La généralisation de l’intelligence artificielle bouleverse l’économie mondiale. En automatisant massivement la production, elle fait chuter le coût des biens et services tout en modifiant profondément la valeur des métiers centrés sur l’humain. Ce changement majeur impose de repenser la redistribution des richesses et le rôle des politiques publiques dans un modèle économique transformé.
L’essor rapide de l’IA marque un tournant économique sans précédent. Capable d’automatiser des pans entiers de la production, elle promet une augmentation considérable du volume de biens et de services mondialement. Selon le rapport Technology and Innovation 2025 publié par l’ONU Commerce et Développement, la valeur marchande du secteur devrait être multipliée par vingt-cinq en une décennie. Cela passe de 189 milliards de dollars en 2023 à 4 800 milliards en 2033. Cette croissance entraînerait une baisse généralisée des prix des produits issus de l’automatisation. Toutefois, cette révolution technologique soulève une question essentielle : dans un monde où la production devient presque gratuite, quelle place conservera le travail humain ?
Vers une économie d’abondance aux prix dérisoires
L’automatisation généralisée des processus industriels et numériques entraîne une chute prévisible des coûts de production. Les biens matériels, les logiciels complexes et de nombreux services numériques pourraient être proposés à des tarifs quasi nuls. Cette évolution pourrait également favoriser tout freelance en portage salarial, pouvant accéder à des solutions performantes à moindre coût pour optimiser leurs missions.
Une telle accessibilité ouvrirait la voie à une démocratisation massive des technologies, rendant abordables des produits autrefois considérés comme haut de gamme.
Toutefois, cette baisse de prix ne garantit pas une prospérité équitable. Si les revenus issus du travail diminuent parallèlement à l’automatisation, le pouvoir d’achat des ménages risque de s’effondrer.

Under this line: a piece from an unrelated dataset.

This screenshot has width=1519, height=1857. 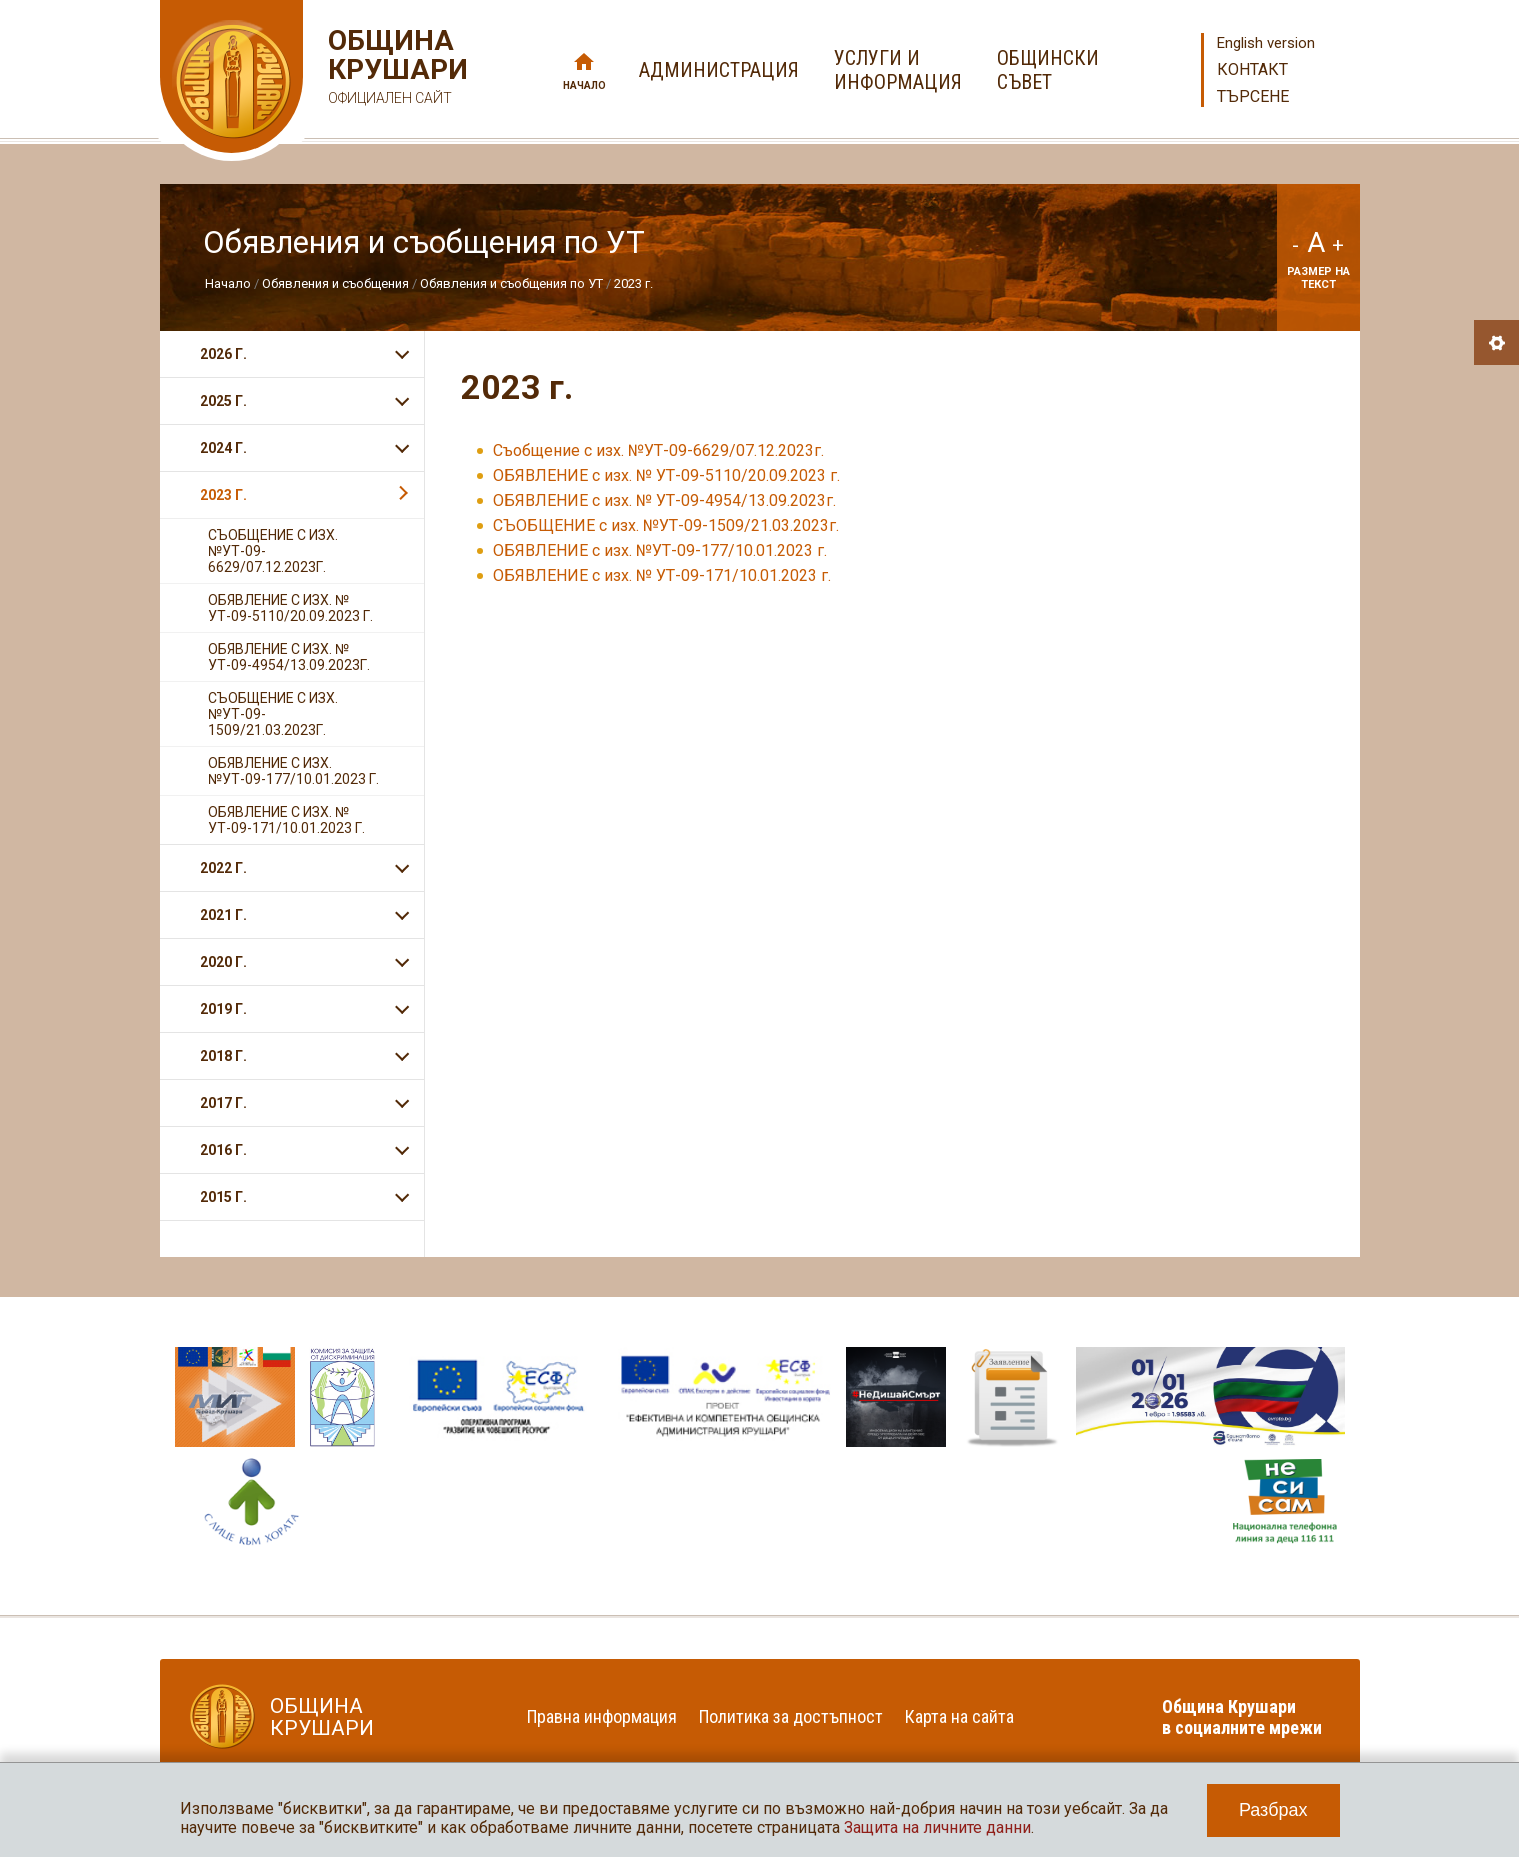 I want to click on Контакт, so click(x=1252, y=69). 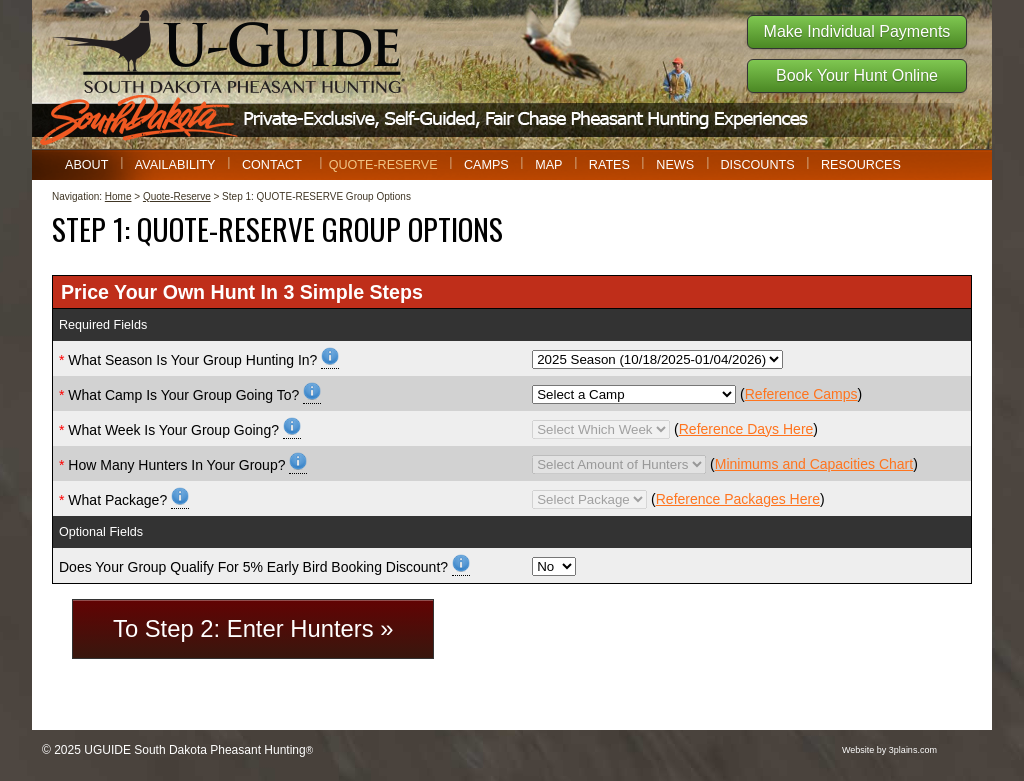  I want to click on Home, so click(118, 196).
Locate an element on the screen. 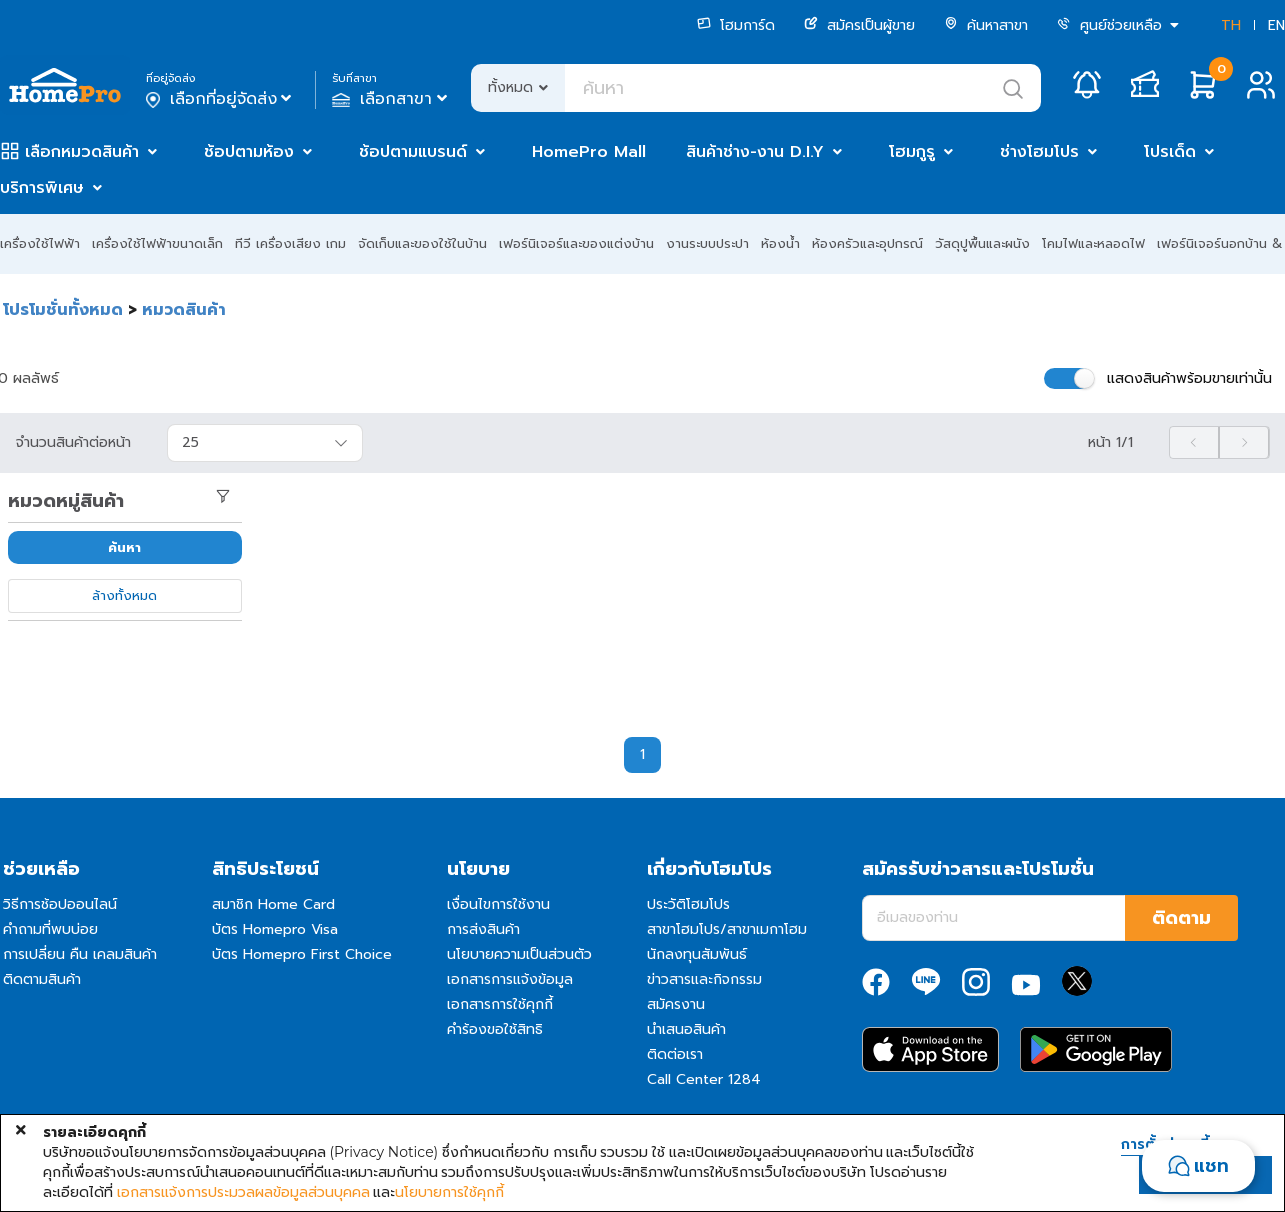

L’économie pourrait alors se retrouver face à une contradiction importante : une production abondante mais inaccessible faute de ressources financières pour consommer.
Le véritable enjeu réside donc dans la distribution des richesses, non dans la technologie elle-même. Les gouvernements devront mettre en place des mécanismes de régulation capables d’empêcher la concentration des bénéfices au profit de quelques acteurs. Plusieurs pistes sont envisagées, comme :
- La mise en place d’un revenu universel, d’un dividende technologique ;
- De nouvelles formes de fiscalité adaptées à l’économie numérique.
La montée en valeur des métiers centrés sur l’humain
À mesure que les tâches techniques et intellectuelles deviennent automatisables, certaines activités reposant sur l’intuition, la créativité ou l’empathie gagnent en importance. Divers métiers apparaissent comme les nouveaux piliers d’une économie équilibrée, y compris ceux de :
- L’éducation ;
- Le soin ;
- L’accompagnement psychologique ;
- L’artisanat ;
- La gastronomie ;
- La protection environnementale.
Ces professions, longtemps sous-valorisées, pourraient devenir des vecteurs essentiels de cohésion sociale et de circulation des richesses. Dans cette évolution, il est possible qu’un freelance en portage salarial trouve aussi sa place, notamment dans les activités de conseil, de formation, etc.
Cette transformation implique également une redéfinition du statut du travail humain. Sa valeur ne résidera plus dans la productivité, mais dans sa capacité à répondre à des besoins irréductiblement humains. Pour soutenir cette mutation, les pouvoirs publics devront garantir une reconnaissance économique de ces métiers, adaptant et les systèmes de financement.
L’avenir dépendra donc de la capacité des États à encadrer cette transition. L’IA pourrait devenir un levier de prospérité partagée plutôt qu’un facteur d’inégalités. Seulement, certains points sont à voir : ajuster les politiques de redistribution, limiter la concentration du capital technologique, adapter le droit du travail, etc.